YOUR TASK
Once you find a line containing the word "Παροιμίες" in the entries below, copy it.

• • •

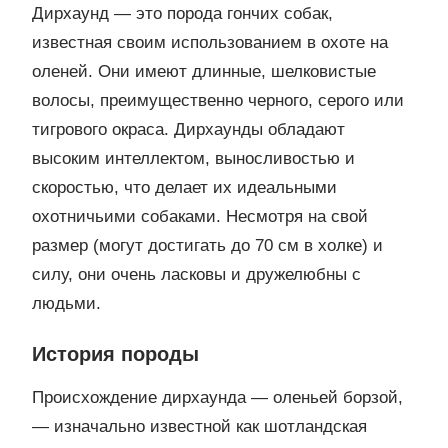
Дирхаунд — это порода гончих собак,
известная своим использованием в охоте на
оленей. Они имеют длинные, шелковистые
волосы, преимущественно черного, серого или
тигрового окраса. Дирхаунды обладают
высоким интеллектом, выносливостью и
скоростью, что делает их идеальными
охотничьими собаками. Несмотря на свой
размер (могут достигать до 70 см в холке) и
силу, они очень ласковы и дружелюбны с
людьми.
История породы
Происхождение дирхаунда — оленьей борзой,
— изначально известной как шотландская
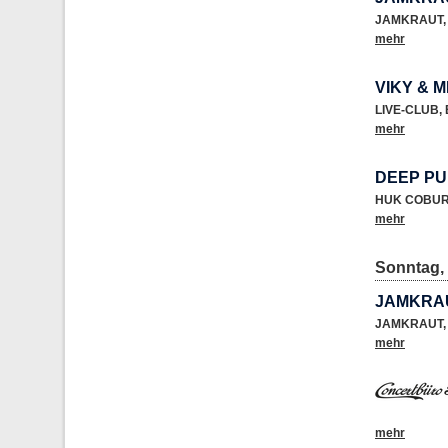
JAMKRAUT
,
mehr
VIKY & M
LIVE-CLUB
,
mehr
DEEP P
HUK COBUR
mehr
Sonntag, 
JAMKRAU
JAMKRAUT
,
mehr
mehr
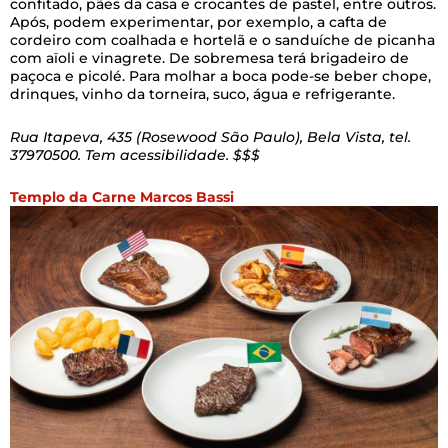
confitado, pães da casa e crocantes de pastel, entre outros.
Após, podem experimentar, por exemplo, a cafta de
cordeiro com coalhada e hortelã e o sanduíche de picanha
com aïoli e vinagrete. De sobremesa terá brigadeiro de
paçoca e picolé. Para molhar a boca pode-se beber chope,
drinques, vinho da torneira, suco, água e refrigerante.
Rua Itapeva, 435 (Rosewood São Paulo), Bela Vista, tel.
37970500. Tem acessibilidade. $$$
Templo da Carne Marcos Bassi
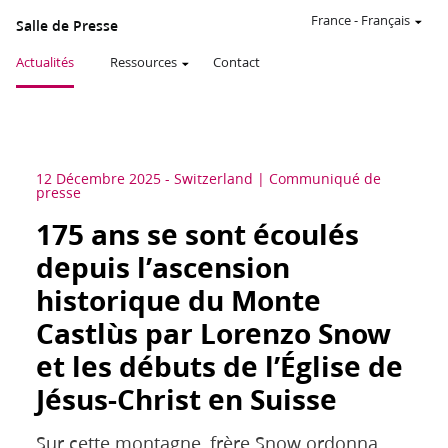
France
-
Français
Salle de Presse
Actualités
Ressources
Contact
12 Décembre 2025
-
Switzerland
Communiqué de
presse
175 ans se sont écoulés
depuis l’ascension
historique du Monte
Castlùs par Lorenzo Snow
et les débuts de l’Église de
Jésus-Christ en Suisse
Sur cette montagne, frère Snow ordonna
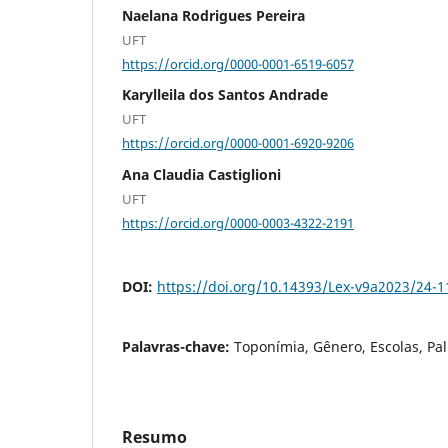
Naelana Rodrigues Pereira
UFT
https://orcid.org/0000-0001-6519-6057
Karylleila dos Santos Andrade
UFT
https://orcid.org/0000-0001-6920-9206
Ana Claudia Castiglioni
UFT
https://orcid.org/0000-0003-4322-2191
DOI:
https://doi.org/10.14393/Lex-v9a2023/24-1
Palavras-chave:
Toponímia, Gênero, Escolas, Pa
Resumo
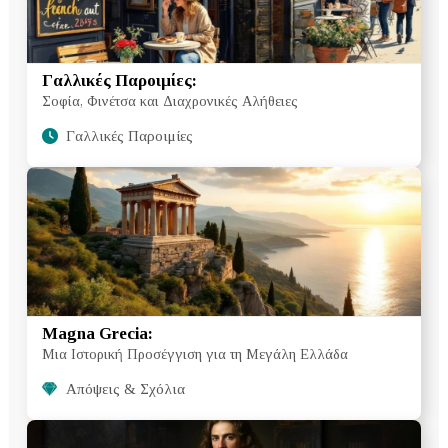
Γαλλικές Παροιμίες:
Σοφία, Φινέτσα και Διαχρονικές Αλήθειες
Γαλλικές Παροιμίες
Magna Grecia:
Μια Ιστορική Προσέγγιση για τη Μεγάλη Ελλάδα
Απόψεις & Σχόλια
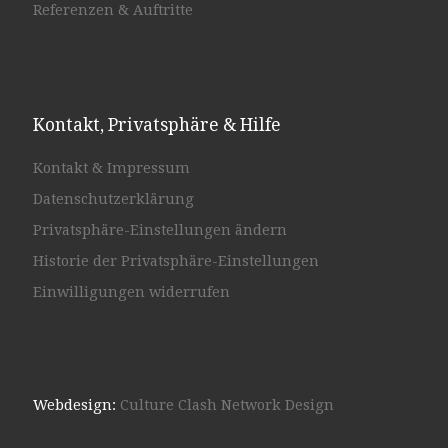
Referenzen & Auftritte
Kontakt, Privatsphäre & Hilfe
Kontakt & Impressum
Datenschutzerklärung
Privatsphäre-Einstellungen ändern
Historie der Privatsphäre-Einstellungen
Einwilligungen widerrufen
Webdesign:
Culture Clash Network Design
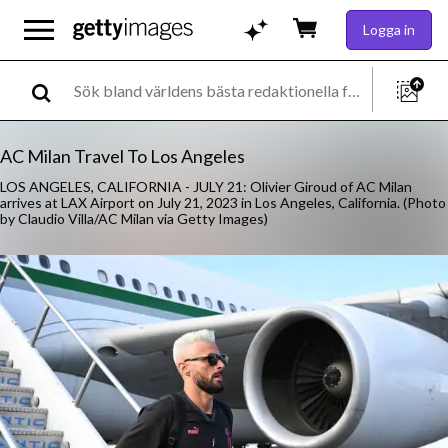
Logga in
AC Milan Travel To Los Angeles
LOS ANGELES, CALIFORNIA - JULY 21: Olivier Giroud of AC Milan
arrives at LAX Airport on July 21, 2023 in Los Angeles, California. (Photo
by Claudio Villa/AC Milan via Getty Images)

• • •

WRITTEN ANSWER
Γαλλικές Παροιμίες:
Γαλλικές Παροιμίες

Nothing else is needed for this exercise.